Tie-dyed cotton sateen (orange sorbet and plum blossom), with my own machine embroidery design, satin ribbon, and rhinestones.

I know that I mention every now and then that I like sewing. For me, that often means taking plain white fabric and turning it into a colorful garment with various embellishments.

However, I do not identify as a “sewist”, because I am not a follower of “sewism.”

I just play with chemicals, computer programs, thread, and fabric to make stuff.

About Me

Dishes

Our house likes to eat dishwashers.

The last one died on Mother’s Day. After which, we discovered that the small business we had bought it from — for that personal touch and guaranteed warranty — had gone out of business because of … you guessed it! Queries proved that it was going to be difficult to find an authorized repairman.

So I bought a bottle of soap just for the new scent, and am now using the dishwasher as a horrendously overpriced drying rack. Because the only thing that works reliably is me.

Especially now that I haven’t had a single migraine since I started taking low dose aspirin. Ha. Ha.

The funny part is, I’m actually better at keeping up with the dishes when I’m handwashing them. I can easily slip into autopilot and scrub away while thinking about other things (usually my writing), and I don’t have to sort through what can go through the dishwasher and what can’t, or make sure that I’m loading everything in correctly, or blah blah blah. I just hate washing dishes. ‘Cause, you know, it’s the dishes.

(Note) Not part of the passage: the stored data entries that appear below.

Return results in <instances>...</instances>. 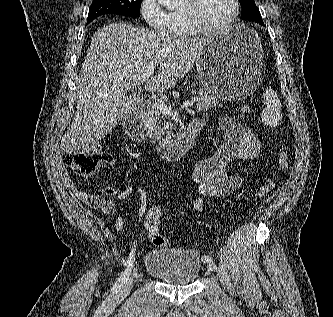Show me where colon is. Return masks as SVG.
Returning a JSON list of instances; mask_svg holds the SVG:
<instances>
[{
	"label": "colon",
	"mask_w": 333,
	"mask_h": 317,
	"mask_svg": "<svg viewBox=\"0 0 333 317\" xmlns=\"http://www.w3.org/2000/svg\"><path fill=\"white\" fill-rule=\"evenodd\" d=\"M244 114H250V106H242ZM106 157L102 154L99 146H92L85 151L67 153L64 156V163L76 174L81 177L92 176L101 166ZM278 165L282 171L288 169V152L281 148L278 153ZM275 187L274 180L266 181L257 191L256 196L263 198L268 195ZM165 216V207L162 204L149 205L144 217V229L151 243L157 247H167L169 239L160 233L159 224Z\"/></svg>",
	"instance_id": "colon-1"
}]
</instances>
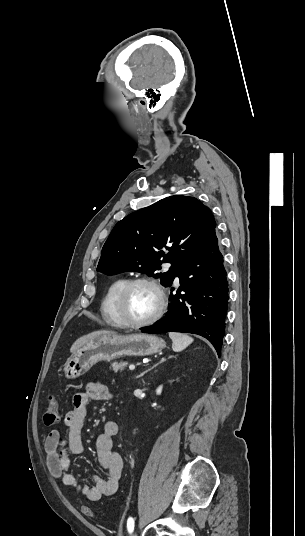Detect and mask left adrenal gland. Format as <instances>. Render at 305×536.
Instances as JSON below:
<instances>
[{"label":"left adrenal gland","mask_w":305,"mask_h":536,"mask_svg":"<svg viewBox=\"0 0 305 536\" xmlns=\"http://www.w3.org/2000/svg\"><path fill=\"white\" fill-rule=\"evenodd\" d=\"M162 362H166L165 358H161L159 364H162ZM156 366H158V364H155V366H152L150 370H153V368H156ZM150 370H146V372H142V374H140V376H137V378H141V376H144V374H147V372H150Z\"/></svg>","instance_id":"left-adrenal-gland-1"}]
</instances>
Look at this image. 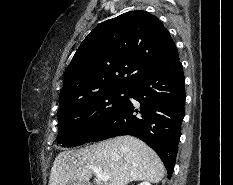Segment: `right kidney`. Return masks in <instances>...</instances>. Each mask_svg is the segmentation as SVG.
Listing matches in <instances>:
<instances>
[{
  "instance_id": "right-kidney-1",
  "label": "right kidney",
  "mask_w": 233,
  "mask_h": 185,
  "mask_svg": "<svg viewBox=\"0 0 233 185\" xmlns=\"http://www.w3.org/2000/svg\"><path fill=\"white\" fill-rule=\"evenodd\" d=\"M138 185H151V184L149 182H142V183H140Z\"/></svg>"
}]
</instances>
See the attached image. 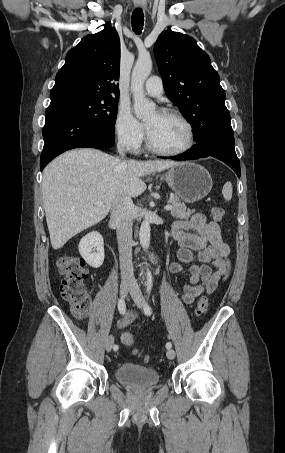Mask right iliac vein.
Instances as JSON below:
<instances>
[{
  "label": "right iliac vein",
  "instance_id": "obj_1",
  "mask_svg": "<svg viewBox=\"0 0 285 453\" xmlns=\"http://www.w3.org/2000/svg\"><path fill=\"white\" fill-rule=\"evenodd\" d=\"M131 288H132L131 283L126 282V281L122 282L120 285L121 297H126L128 292L131 290ZM113 344H114V337L112 335H110L109 337H107V339L105 341V349L107 352H110L112 350Z\"/></svg>",
  "mask_w": 285,
  "mask_h": 453
}]
</instances>
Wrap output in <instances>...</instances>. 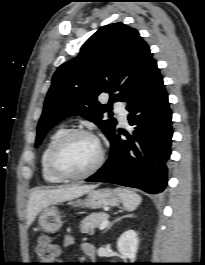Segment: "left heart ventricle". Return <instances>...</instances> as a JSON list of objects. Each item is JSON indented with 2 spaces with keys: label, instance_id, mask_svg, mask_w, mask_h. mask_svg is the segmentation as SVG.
<instances>
[{
  "label": "left heart ventricle",
  "instance_id": "obj_1",
  "mask_svg": "<svg viewBox=\"0 0 205 265\" xmlns=\"http://www.w3.org/2000/svg\"><path fill=\"white\" fill-rule=\"evenodd\" d=\"M99 156V146L87 136H76L66 142L56 155L57 167L68 174H80L91 168Z\"/></svg>",
  "mask_w": 205,
  "mask_h": 265
}]
</instances>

So the other day I had a pan of cream cheese brownies baking in the oven, the baby was busy throwing cat food all across the kitchen floor, and I was scrubbing away at the sink with a particularly deep train of thought, when it hit me that since I’m writing a story with lots of different branches, I can easily invoke the multiverse and have the branches bleed into each other. Which one is canon? They all are!

Be still, my heart!

I know, I get excited over some pretty weird things.

BTW, the brownies were amazing.

About Me

The internet ‘n stuff

Lately I’ve been wondering how much blogging matters.

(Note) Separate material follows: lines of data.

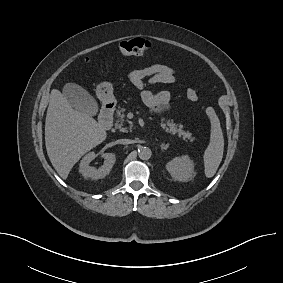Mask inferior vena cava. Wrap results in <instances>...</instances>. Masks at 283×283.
I'll list each match as a JSON object with an SVG mask.
<instances>
[{"label":"inferior vena cava","mask_w":283,"mask_h":283,"mask_svg":"<svg viewBox=\"0 0 283 283\" xmlns=\"http://www.w3.org/2000/svg\"><path fill=\"white\" fill-rule=\"evenodd\" d=\"M119 142H120V144H130L131 140H129V139H120Z\"/></svg>","instance_id":"obj_1"}]
</instances>
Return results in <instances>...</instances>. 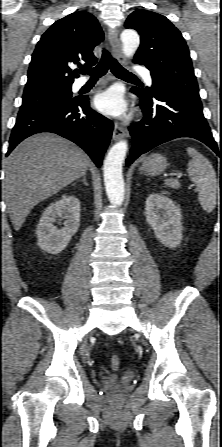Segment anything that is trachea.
Wrapping results in <instances>:
<instances>
[{"mask_svg":"<svg viewBox=\"0 0 222 447\" xmlns=\"http://www.w3.org/2000/svg\"><path fill=\"white\" fill-rule=\"evenodd\" d=\"M109 68L117 77L136 78L134 74L120 66L116 59H114L106 49L103 50L102 58L96 67H80L77 72L80 74H88L91 78H100L106 74Z\"/></svg>","mask_w":222,"mask_h":447,"instance_id":"3493384b","label":"trachea"}]
</instances>
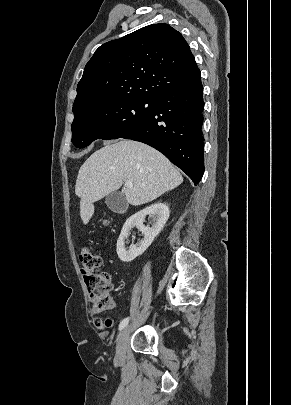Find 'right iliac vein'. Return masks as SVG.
Returning a JSON list of instances; mask_svg holds the SVG:
<instances>
[{"label":"right iliac vein","mask_w":291,"mask_h":405,"mask_svg":"<svg viewBox=\"0 0 291 405\" xmlns=\"http://www.w3.org/2000/svg\"><path fill=\"white\" fill-rule=\"evenodd\" d=\"M130 336V327H125L121 330L117 338L116 344V359L123 361L126 351V345Z\"/></svg>","instance_id":"63e3f726"}]
</instances>
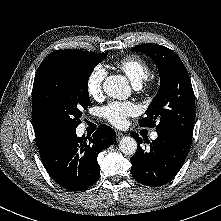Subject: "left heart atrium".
I'll return each instance as SVG.
<instances>
[{"instance_id": "obj_1", "label": "left heart atrium", "mask_w": 221, "mask_h": 221, "mask_svg": "<svg viewBox=\"0 0 221 221\" xmlns=\"http://www.w3.org/2000/svg\"><path fill=\"white\" fill-rule=\"evenodd\" d=\"M138 107L131 101H113L101 108L102 117L116 127L127 124L128 118L137 115Z\"/></svg>"}]
</instances>
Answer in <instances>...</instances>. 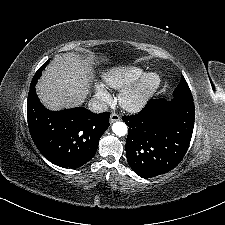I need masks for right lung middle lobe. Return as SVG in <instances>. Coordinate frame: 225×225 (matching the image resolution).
<instances>
[{"label": "right lung middle lobe", "instance_id": "right-lung-middle-lobe-1", "mask_svg": "<svg viewBox=\"0 0 225 225\" xmlns=\"http://www.w3.org/2000/svg\"><path fill=\"white\" fill-rule=\"evenodd\" d=\"M50 60H48L47 62H45L38 70L37 72L35 73L33 79H32V82H31V85L30 86H35L36 83H37V80L39 79V77L41 76L42 74V71L45 69V67L47 66L48 62Z\"/></svg>", "mask_w": 225, "mask_h": 225}]
</instances>
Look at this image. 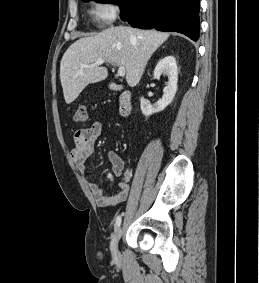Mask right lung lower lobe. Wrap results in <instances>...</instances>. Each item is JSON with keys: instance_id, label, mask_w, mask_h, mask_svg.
<instances>
[{"instance_id": "1", "label": "right lung lower lobe", "mask_w": 259, "mask_h": 283, "mask_svg": "<svg viewBox=\"0 0 259 283\" xmlns=\"http://www.w3.org/2000/svg\"><path fill=\"white\" fill-rule=\"evenodd\" d=\"M120 17L132 27L199 38V0H121Z\"/></svg>"}]
</instances>
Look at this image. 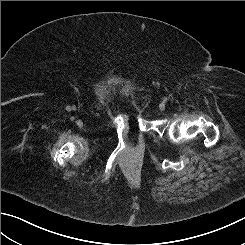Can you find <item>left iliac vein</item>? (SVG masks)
I'll return each mask as SVG.
<instances>
[{
  "label": "left iliac vein",
  "instance_id": "obj_1",
  "mask_svg": "<svg viewBox=\"0 0 245 245\" xmlns=\"http://www.w3.org/2000/svg\"><path fill=\"white\" fill-rule=\"evenodd\" d=\"M159 108H160V110H164V109H165V104H164V103H161V104L159 105Z\"/></svg>",
  "mask_w": 245,
  "mask_h": 245
}]
</instances>
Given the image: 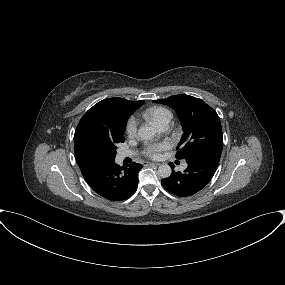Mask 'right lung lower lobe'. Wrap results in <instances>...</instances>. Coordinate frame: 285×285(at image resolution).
I'll return each instance as SVG.
<instances>
[{"mask_svg": "<svg viewBox=\"0 0 285 285\" xmlns=\"http://www.w3.org/2000/svg\"><path fill=\"white\" fill-rule=\"evenodd\" d=\"M143 166L132 163L121 168L113 162L96 164L81 170L88 185L100 196L121 201L129 198L138 187V173Z\"/></svg>", "mask_w": 285, "mask_h": 285, "instance_id": "right-lung-lower-lobe-1", "label": "right lung lower lobe"}]
</instances>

You see, I’m old enough to remember Neopets, Gaia Online, and LiveJournal, and the internet sure as heck ain’t what it used to be.

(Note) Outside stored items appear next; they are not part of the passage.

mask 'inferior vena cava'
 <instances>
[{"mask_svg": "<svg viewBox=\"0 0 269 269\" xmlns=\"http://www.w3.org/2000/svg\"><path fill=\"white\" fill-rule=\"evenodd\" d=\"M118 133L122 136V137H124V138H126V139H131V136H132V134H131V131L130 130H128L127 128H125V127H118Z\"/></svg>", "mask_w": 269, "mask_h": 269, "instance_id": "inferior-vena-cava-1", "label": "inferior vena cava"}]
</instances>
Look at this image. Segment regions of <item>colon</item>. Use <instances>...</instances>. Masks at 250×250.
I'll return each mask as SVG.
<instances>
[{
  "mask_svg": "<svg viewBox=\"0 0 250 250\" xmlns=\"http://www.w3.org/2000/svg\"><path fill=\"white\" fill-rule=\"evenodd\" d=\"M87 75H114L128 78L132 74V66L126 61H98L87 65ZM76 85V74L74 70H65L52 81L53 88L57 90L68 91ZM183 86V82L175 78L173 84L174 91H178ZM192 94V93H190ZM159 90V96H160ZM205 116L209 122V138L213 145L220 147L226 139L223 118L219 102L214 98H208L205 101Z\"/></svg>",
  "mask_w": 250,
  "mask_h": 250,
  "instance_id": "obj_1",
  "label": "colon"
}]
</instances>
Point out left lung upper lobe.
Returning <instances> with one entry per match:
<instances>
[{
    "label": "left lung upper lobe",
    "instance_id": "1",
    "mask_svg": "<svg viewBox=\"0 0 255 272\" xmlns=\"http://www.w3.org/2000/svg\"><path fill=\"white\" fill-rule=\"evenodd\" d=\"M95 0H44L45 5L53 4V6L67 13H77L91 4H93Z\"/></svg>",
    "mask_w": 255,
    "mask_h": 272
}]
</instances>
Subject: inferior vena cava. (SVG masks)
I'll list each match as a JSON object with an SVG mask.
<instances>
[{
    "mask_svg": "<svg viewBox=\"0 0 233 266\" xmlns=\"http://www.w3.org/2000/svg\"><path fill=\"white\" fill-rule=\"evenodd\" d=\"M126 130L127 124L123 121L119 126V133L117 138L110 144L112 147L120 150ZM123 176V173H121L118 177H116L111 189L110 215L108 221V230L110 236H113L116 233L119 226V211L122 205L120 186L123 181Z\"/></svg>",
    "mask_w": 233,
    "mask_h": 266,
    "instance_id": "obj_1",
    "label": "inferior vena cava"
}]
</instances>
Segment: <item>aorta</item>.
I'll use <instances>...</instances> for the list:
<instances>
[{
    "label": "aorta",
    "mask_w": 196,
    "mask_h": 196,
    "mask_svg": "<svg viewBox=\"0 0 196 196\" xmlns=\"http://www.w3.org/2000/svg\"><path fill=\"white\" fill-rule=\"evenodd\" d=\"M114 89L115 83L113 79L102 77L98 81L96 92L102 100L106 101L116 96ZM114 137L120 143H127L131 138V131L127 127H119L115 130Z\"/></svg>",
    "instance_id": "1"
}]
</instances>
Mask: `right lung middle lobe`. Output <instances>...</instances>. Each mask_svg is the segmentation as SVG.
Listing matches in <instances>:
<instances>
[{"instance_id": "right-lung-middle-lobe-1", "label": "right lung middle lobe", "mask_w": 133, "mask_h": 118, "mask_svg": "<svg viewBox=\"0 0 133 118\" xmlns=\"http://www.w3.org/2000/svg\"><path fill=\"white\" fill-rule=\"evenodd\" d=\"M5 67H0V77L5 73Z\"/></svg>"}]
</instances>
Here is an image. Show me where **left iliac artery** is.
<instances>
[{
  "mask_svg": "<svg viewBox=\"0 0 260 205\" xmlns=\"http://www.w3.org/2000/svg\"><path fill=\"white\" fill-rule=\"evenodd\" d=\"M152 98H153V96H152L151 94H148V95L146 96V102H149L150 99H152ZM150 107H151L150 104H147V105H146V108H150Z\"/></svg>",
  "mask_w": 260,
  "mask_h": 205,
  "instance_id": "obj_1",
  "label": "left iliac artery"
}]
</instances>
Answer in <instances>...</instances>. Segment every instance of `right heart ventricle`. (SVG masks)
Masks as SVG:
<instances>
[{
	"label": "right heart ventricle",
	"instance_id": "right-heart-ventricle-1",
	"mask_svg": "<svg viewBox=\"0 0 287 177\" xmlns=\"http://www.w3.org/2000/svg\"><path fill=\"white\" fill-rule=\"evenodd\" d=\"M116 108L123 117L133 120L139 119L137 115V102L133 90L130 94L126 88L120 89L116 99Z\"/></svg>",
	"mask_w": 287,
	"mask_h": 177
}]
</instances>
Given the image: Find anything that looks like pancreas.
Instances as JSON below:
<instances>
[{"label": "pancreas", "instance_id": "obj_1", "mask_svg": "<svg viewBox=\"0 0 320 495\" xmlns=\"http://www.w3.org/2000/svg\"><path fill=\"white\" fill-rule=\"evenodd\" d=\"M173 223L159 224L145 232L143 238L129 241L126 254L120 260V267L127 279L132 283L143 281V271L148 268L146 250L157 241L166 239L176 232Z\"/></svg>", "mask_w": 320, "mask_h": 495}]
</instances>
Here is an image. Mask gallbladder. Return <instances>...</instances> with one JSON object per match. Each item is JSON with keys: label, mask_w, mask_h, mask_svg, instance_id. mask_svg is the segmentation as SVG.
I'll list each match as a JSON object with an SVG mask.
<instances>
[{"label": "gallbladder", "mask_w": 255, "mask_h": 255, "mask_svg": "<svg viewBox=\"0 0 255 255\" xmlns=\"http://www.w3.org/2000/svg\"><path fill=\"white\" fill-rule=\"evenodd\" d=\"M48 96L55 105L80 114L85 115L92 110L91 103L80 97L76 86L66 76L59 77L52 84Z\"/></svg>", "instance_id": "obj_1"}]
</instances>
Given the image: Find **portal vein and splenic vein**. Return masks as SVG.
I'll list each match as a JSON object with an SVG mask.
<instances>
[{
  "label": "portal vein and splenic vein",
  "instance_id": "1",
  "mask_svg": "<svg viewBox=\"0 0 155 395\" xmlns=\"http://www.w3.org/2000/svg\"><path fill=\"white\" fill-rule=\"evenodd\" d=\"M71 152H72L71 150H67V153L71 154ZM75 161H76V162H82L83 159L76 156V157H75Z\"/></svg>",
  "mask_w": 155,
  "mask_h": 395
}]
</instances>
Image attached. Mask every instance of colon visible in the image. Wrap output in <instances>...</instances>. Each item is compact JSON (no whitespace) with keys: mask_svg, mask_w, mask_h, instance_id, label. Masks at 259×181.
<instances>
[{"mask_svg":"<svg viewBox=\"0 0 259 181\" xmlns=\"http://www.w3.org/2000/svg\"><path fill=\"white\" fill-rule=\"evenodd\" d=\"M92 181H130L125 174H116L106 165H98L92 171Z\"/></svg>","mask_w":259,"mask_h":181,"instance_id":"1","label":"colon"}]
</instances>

I’m pretty convinced that certain monoliths suppress literally everyone, then select which individuals they want to become popular, and there’s nothing organic about any of it for anyone.

‘N stuff.

But don’t worry, this isn’t my “farewell forever” post. If my calculations are correct, I’ve got about 11 real live actual people who come here to read, and I’m not going to up and abandon you just because of something as silly as stats.

Actually, I’m getting tired of trying to be structured.

And if I get the impulse to post a random pun at 10:43pm, I might as well do it without explaining anything.

I’m also tired of pretending like I’m not as cynical as I am. After a certain amount of bullying and ostracism throughout my childhood, I made the conscious choice that fictional friends were considerably better than real ones — 90% of everyone will go out of their way to hurt you purely because they can.

Hell, five years ago I tried to get out and be more social with the assumption that adulthood changes how people interact with each other, and it ended up mentally fucking me up pretty badly. Conclusion: adulthood has made the bullying even worse.

And let’s face it, modern fashion trends are purely an experiment in how far people are willing to debase and humiliate themselves for the sake of fitting in. Yes I said it. If you don’t look at yourself in the morning and immediately feel good about yourself, then you should trust me when I say that *you* aren’t the problem, it’s your fucking ugly clothes. Change your style. Just do it already.

Aaaaaanyway.

I’m gonna do what I want for awhile.